You have to agree it is dead simple and yet does a lot of what is necessary to navigate the kind of graph we are talking about. There are many other similar explorers available out there – including ours. I chose Facebook's simply because it shows that this approach is already being used at colossal scale. For this reason it reveals the power of the graph as an easily understood model that will work across pretty much any entity domain – i.e. a model that is not technologically isolated from programming in general.
A pluggable namespace with any kind of entity plugging in
In fact, the Graph API approach taken by Facebook follows a series of discussions by people now scattered across the industry where the key concept was one of creating a uniform pluggable namespace with “any” kind of entity plugging in (ideas came from many sources including the design of the Azure Service Bus).

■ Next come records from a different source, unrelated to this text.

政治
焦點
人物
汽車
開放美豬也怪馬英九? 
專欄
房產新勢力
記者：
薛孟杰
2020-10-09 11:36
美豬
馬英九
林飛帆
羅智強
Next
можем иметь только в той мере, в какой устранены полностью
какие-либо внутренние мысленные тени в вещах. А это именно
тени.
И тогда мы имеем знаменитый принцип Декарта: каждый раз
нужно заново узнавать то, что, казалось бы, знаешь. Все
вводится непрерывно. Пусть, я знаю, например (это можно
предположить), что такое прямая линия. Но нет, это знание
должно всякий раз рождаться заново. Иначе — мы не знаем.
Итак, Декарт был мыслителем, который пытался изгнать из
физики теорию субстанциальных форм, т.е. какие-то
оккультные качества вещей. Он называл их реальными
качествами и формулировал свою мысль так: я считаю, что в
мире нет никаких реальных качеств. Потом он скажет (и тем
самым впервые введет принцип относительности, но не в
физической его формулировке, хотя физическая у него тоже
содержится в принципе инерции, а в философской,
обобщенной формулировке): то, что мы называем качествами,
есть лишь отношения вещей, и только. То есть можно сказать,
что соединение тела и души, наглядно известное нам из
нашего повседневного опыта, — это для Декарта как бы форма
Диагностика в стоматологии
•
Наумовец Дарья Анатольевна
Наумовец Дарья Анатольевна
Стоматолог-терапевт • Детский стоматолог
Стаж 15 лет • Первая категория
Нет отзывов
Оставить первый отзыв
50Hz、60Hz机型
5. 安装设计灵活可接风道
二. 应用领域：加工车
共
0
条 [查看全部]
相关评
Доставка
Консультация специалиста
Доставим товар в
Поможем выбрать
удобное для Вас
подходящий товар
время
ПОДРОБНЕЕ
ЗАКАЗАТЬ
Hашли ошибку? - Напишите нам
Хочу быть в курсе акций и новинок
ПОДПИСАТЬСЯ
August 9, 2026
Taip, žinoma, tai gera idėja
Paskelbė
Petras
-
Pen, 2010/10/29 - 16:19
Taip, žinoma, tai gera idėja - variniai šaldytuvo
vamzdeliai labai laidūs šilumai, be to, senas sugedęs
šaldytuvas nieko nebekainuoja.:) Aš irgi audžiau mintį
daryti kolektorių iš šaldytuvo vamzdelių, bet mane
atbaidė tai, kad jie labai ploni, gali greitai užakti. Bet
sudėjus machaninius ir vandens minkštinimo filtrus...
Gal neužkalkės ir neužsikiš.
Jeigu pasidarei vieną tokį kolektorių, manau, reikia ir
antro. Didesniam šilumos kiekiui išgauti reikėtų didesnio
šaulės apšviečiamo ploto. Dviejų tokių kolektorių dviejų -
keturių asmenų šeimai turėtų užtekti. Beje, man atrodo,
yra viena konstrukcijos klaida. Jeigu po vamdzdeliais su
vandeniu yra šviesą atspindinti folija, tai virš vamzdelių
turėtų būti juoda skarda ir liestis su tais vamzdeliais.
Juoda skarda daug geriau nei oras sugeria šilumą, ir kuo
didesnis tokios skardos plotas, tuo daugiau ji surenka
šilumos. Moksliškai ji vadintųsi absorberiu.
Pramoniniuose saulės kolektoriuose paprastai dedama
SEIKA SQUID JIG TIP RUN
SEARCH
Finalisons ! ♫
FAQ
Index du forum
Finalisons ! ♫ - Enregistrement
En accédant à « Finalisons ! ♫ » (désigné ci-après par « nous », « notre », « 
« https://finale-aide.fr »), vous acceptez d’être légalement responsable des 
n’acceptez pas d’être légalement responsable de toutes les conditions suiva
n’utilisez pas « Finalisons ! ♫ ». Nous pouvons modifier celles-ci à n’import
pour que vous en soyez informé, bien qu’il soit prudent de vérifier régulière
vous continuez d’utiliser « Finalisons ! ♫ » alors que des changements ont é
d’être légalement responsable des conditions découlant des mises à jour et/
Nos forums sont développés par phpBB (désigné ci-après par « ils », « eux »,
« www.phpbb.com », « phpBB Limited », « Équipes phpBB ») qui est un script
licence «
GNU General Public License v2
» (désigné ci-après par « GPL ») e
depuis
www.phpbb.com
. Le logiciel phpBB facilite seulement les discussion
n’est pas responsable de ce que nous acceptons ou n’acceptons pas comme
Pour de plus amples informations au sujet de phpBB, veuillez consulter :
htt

Nishant and others have posed the question as to whether such a multidimensional protocol could do what SCIM does. And my intuition is that if it really is multidimensional it should be able to provide the necessary functionality. Yet I don't think that diminishes in any way the importance of or the need for SCIM as a specialized protocol. Paradoxically it is the very importance of the multidimensional approach that explains this.
Let's have a thought experiment.
Let's begin with the assumption that a multidimensional protocol is one of the great requirements of our time. It then seems inevitable to me that we will continue to see the emergence of a number of different proposals for what it should be. Human nature and the angels of competition dictate that different players in the cloud will align themselves with different proposals. Ultimately we will see convergence – but that will take a while. Question: How are we do cloud provisioning in the meantime? Does everyone have to implement every multidimensional protocol proposal? Fail!
So pragmatism calls for us to have a widely accepted and extremely focused way of doing provisioning that “makes it fast, cheap and easy to move users in to, out of and around the cloud”.
Meanwhile, allow developers to combine identity information with information about machines, services, web sites, databases, file systems, and line of business applications through multidimensional protocols and APIs like the Facebook and the Windows Azure Active Directory Graph APIs. For those who are interested, you can begin exploring our Graph API here: Windows Azure AD Graph Explorer (hosted in Windows Azure) (Select ‘Use Demo Company’ unless you have your own Azure directory and have gone through the steps to give the explorer permission to see it…)
To me, the goals of SCIM and the goals of the Graph API are entirely complementary and the protocols should coexist peacefully. We can even try to find synergy and ways to make things like schema elements align so as to make it as easy as possible to move between one and the other.